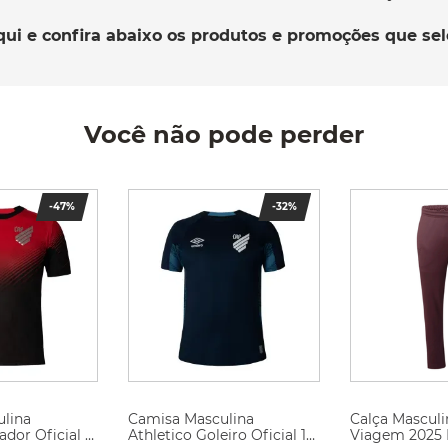
qui e confira abaixo os produtos e promoções que se
Você não pode perder
-
47%
-
32%
lina
Camisa Masculina
Calça Masculi
ador Oficial 1
Athletico Goleiro Oficial 1
Viagem 2025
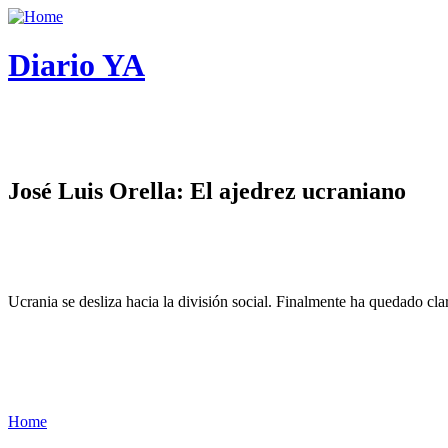
Diario YA
José Luis Orella: El ajedrez ucraniano
Ucrania se desliza hacia la división social. Finalmente ha quedado cl
Home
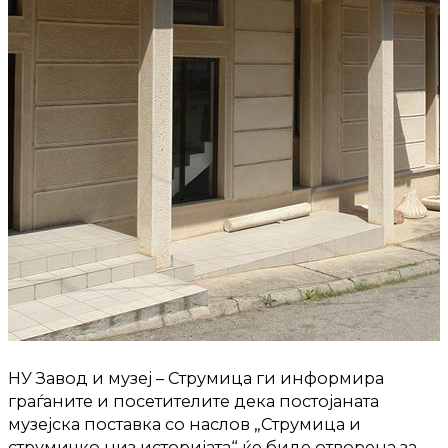
НУ Завод и музеј – Струмица ги информира
граѓаните и посетителите дека постојаната
музејска поставка со наслов „Струмица и
струмичко низ историјата“ ќе биде отворена за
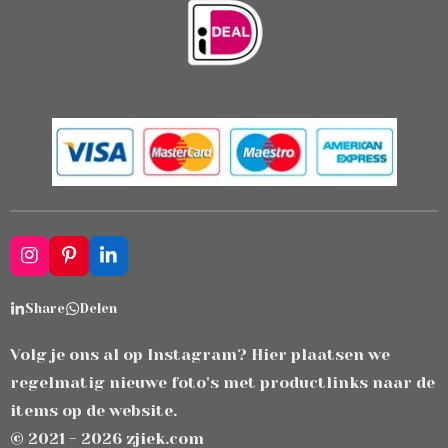
I
P
L
n
i
i
s
n
n
Share
Delen
t
t
k
a
e
e
g
r
d
Volg je ons al op Instagram? Hier plaatsen we
r
e
I
regelmatig nieuwe foto's met productlinks naar de
a
s
n
m
t
items op de website.
© 2021 - 2026 zjiek.com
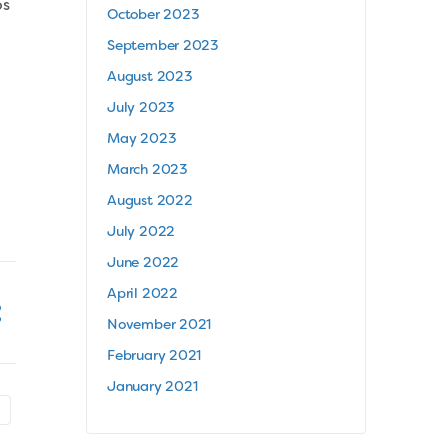
os
October 2023
September 2023
August 2023
July 2023
May 2023
March 2023
August 2022
July 2022
June 2022
April 2022
November 2021
February 2021
January 2021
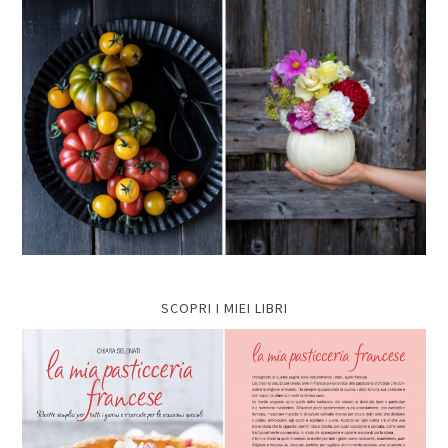
SCOPRI I MIEI LIBRI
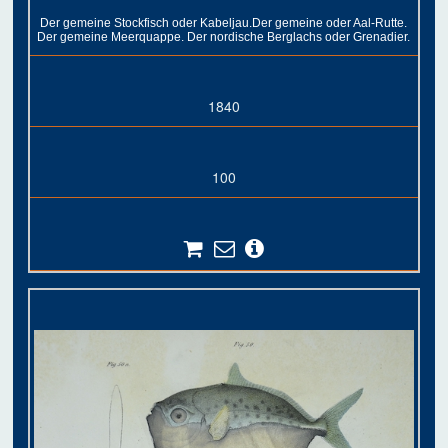
Der gemeine Stockfisch oder Kabeljau.Der gemeine oder Aal-Rutte.
Der gemeine Meerquappe. Der nordische Berglachs oder Grenadier.
1840
100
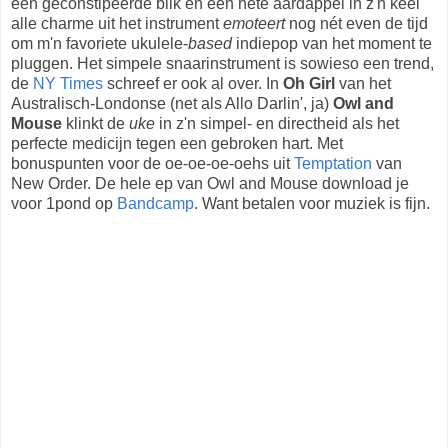
een geconstipeerde blik en een hete aardappel in z'n keel
alle charme uit het instrument
emoteert
nog nét even de tijd
om m'n favoriete ukulele-
based
indiepop van het moment te
pluggen. Het simpele snaarinstrument is sowieso een trend,
de
NY Times
schreef er ook al over. In
Oh Girl
van het
Australisch-Londonse (net als Allo Darlin', ja)
Owl and
Mouse
klinkt de
uke
in z'n simpel- en directheid als het
perfecte medicijn tegen een gebroken hart. Met
bonuspunten voor de oe-oe-oe-oehs uit
Temptation
van
New Order. De hele ep van Owl and Mouse download je
voor 1pond op
Bandcamp
. Want betalen voor muziek is fijn.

§ **TRY IT**
Produce the entries again, word for word, without any of their pictures.

§ **EXERCISE OUTPUT**
qui e confira abaixo os produtos e promoções que se
Você não pode perder
-
47%
-
32%
lina
Camisa Masculina
Calça Masculi
ador Oficial 1
Athletico Goleiro Oficial 1
Viagem 2025
Diario YA
José Luis Orella: El ajedrez ucraniano
Ucrania se desliza hacia la división social. Finalmente ha quedado cl
Home
НУ Завод и музеј – Струмица ги информира
граѓаните и посетителите дека постојаната
музејска поставка со наслов „Струмица и
струмичко низ историјата“ ќе биде отворена за
I
P
L
n
i
i
s
n
n
Share
Delen
t
t
k
a
e
e
g
r
d
Volg je ons al op Instagram? Hier plaatsen we
r
e
I
regelmatig nieuwe foto's met productlinks naar de
a
s
n
m
t
items op de website.
© 2021 - 2026 zjiek.com
os
October 2023
September 2023
August 2023
July 2023
May 2023
March 2023
August 2022
July 2022
June 2022
April 2022
November 2021
February 2021
January 2021
SCOPRI I MIEI LIBRI
Der gemeine Stockfisch oder Kabeljau.Der gemeine oder Aal-Rutte.
Der gemeine Meerquappe. Der nordische Berglachs oder Grenadier.
1840
100
een geconstipeerde blik en een hete aardappel in z'n keel
alle charme uit het instrument
emoteert
nog nét even de tijd
om m'n favoriete ukulele-
based
indiepop van het moment te
pluggen. Het simpele snaarinstrument is sowieso een trend,
de
NY Times
schreef er ook al over. In
Oh Girl
van het
Australisch-Londonse (net als Allo Darlin', ja)
Owl and
Mouse
klinkt de
uke
in z'n simpel- en directheid als het
perfecte medicijn tegen een gebroken hart. Met
bonuspunten voor de oe-oe-oe-oehs uit
Temptation
van
New Order. De hele ep van Owl and Mouse download je
voor 1pond op
Bandcamp
. Want betalen voor muziek is fijn.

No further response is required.